Should I buy TSLA shares?

I have to admit, this ARK target report is truly a stuff of legend. Many have already commented on it, but I’ll share some highlights from Christopher Bloomstran…

Let’s go right to the insurance valuation and model update, where the analyst assumes in a BEAR case Tesla’s “Insurance Operation” is worth $23B in 2025, four short years from now. It’s clear that the author and firm have no clue how insurance works. Harsh, I know.

To begin and to be clear, Tesla has ZERO insurance underwriting operations. They are brokering auto policies in California alone for an underwriting fronting sub owned by Markel. The business written is so small to not be quantified either by Tesla or Markel in SEC reporting.

The analyst writes, “ARK believes that in the next few years Tesla could roll out its insurance offering to more states, underwriting its own insurance policies. Because its vehicles have better than average safety profiles, Tesla should be able to use real-time data to offer insurance in its vehicles, pricing it dynamically, lowering customer acquisition costs, and increasing margins. Relative to Progressive’s 13% EBIT margin in 2019, ARK estimates that Tesla could achieve margins close to 40%. If it were to sell 40% of vehicles with its own insurance offering by 2025, Tesla’s insurance revenues could approach $23 billion annually in our bear case.”

The ARK “bear case” assumes insurance revenues of $23 billion and a 40% EBIT margin in 2025 with 5 million vehicles sold, up 10x from 500k in 2020. Hold underwriting aside for a minute and think about brokerage.

Let’s give ARK credit and assume Tesla brokers the insurance on 40% of all Teslas sold over the next four years, call total sales 10 million units. At a ballpark industry average $1,600 in annual premium, total insurance policy revenue totals $16B on all Teslas sold.

Brokerages and agencies will earn on average 15% of total auto premiums as commissions, so revenues at the 2025 run rate yields $2.4B in annual commissions to TSLA. How in the world do you get to $23 billion in ARK assumed insurance revenues? Must be underwriting, correct?

Suppose instead of brokering policies for an underwriting front Tesla does get into the underwriting game. Here’s where the analyst & ARK know little or nothing of insurance. Let’s presume Tesla is admitted to underwrite auto in every state in which they sell a vehicle.

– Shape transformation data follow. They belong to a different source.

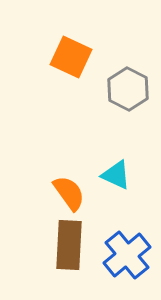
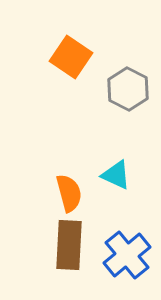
orange square: rotated 9 degrees clockwise
orange semicircle: rotated 21 degrees clockwise
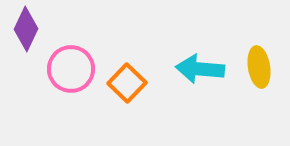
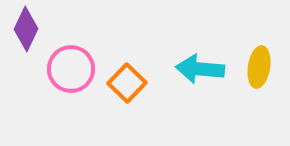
yellow ellipse: rotated 18 degrees clockwise
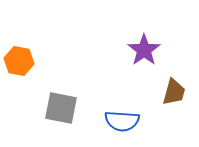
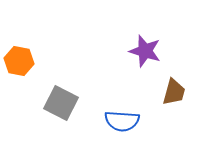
purple star: moved 1 px right, 1 px down; rotated 20 degrees counterclockwise
gray square: moved 5 px up; rotated 16 degrees clockwise
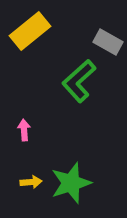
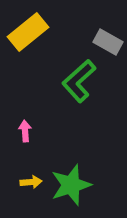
yellow rectangle: moved 2 px left, 1 px down
pink arrow: moved 1 px right, 1 px down
green star: moved 2 px down
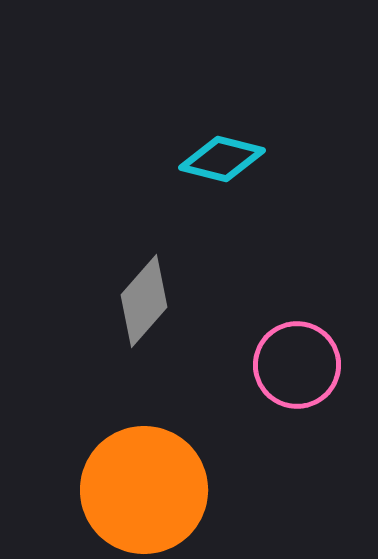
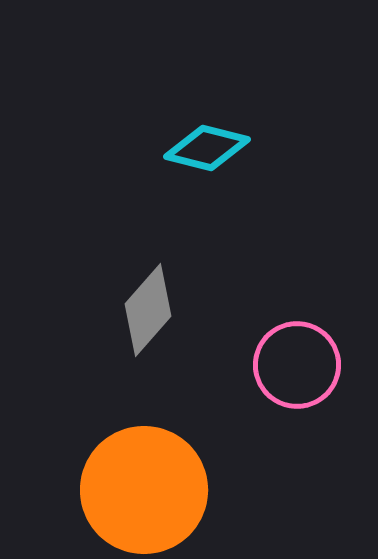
cyan diamond: moved 15 px left, 11 px up
gray diamond: moved 4 px right, 9 px down
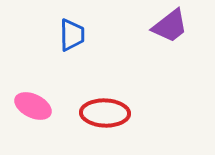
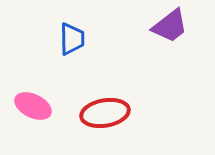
blue trapezoid: moved 4 px down
red ellipse: rotated 12 degrees counterclockwise
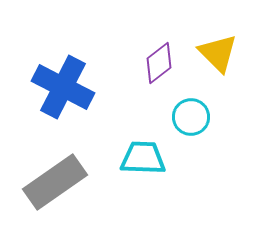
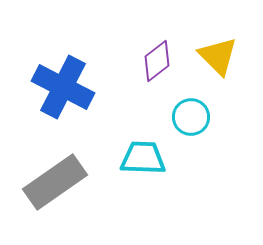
yellow triangle: moved 3 px down
purple diamond: moved 2 px left, 2 px up
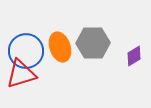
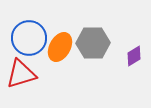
orange ellipse: rotated 48 degrees clockwise
blue circle: moved 3 px right, 13 px up
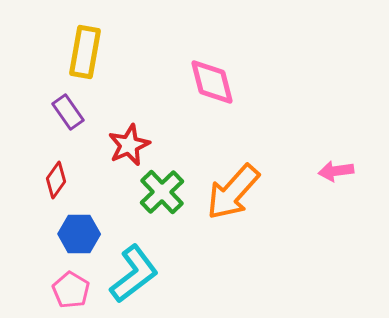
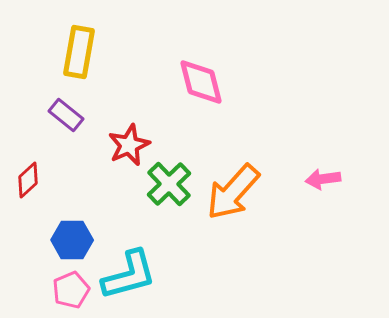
yellow rectangle: moved 6 px left
pink diamond: moved 11 px left
purple rectangle: moved 2 px left, 3 px down; rotated 16 degrees counterclockwise
pink arrow: moved 13 px left, 8 px down
red diamond: moved 28 px left; rotated 12 degrees clockwise
green cross: moved 7 px right, 8 px up
blue hexagon: moved 7 px left, 6 px down
cyan L-shape: moved 5 px left, 1 px down; rotated 22 degrees clockwise
pink pentagon: rotated 18 degrees clockwise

Suppose for grins Tesla writes the full forecast 40% of all policies on every Tesla sold over the next four years, say a generous 10 million vehicles (5 million in 2025). Tesla would be underwriting insurance on 4 million vehicles, its 40% share of the total. Starting NOW.

At $23B in 2025 “insurance revenue,” that’s $5,750 in annual premium/vehicle, more than $3,000/year above what the industry charges per vehicle now and in this case more than 10% of the total vehicle price (before software “upgrades”). Avg is closer to 5% with a wide range.

Let’s just say Tesla underwrites on 100% of total vehicles sold over the next four years (I’d take the under on 10 million for a whole bunch of money). At the analyst’s assumed $23B in revenues, that’s $2,300 per policy, still way higher than $PGR’s or the industry average.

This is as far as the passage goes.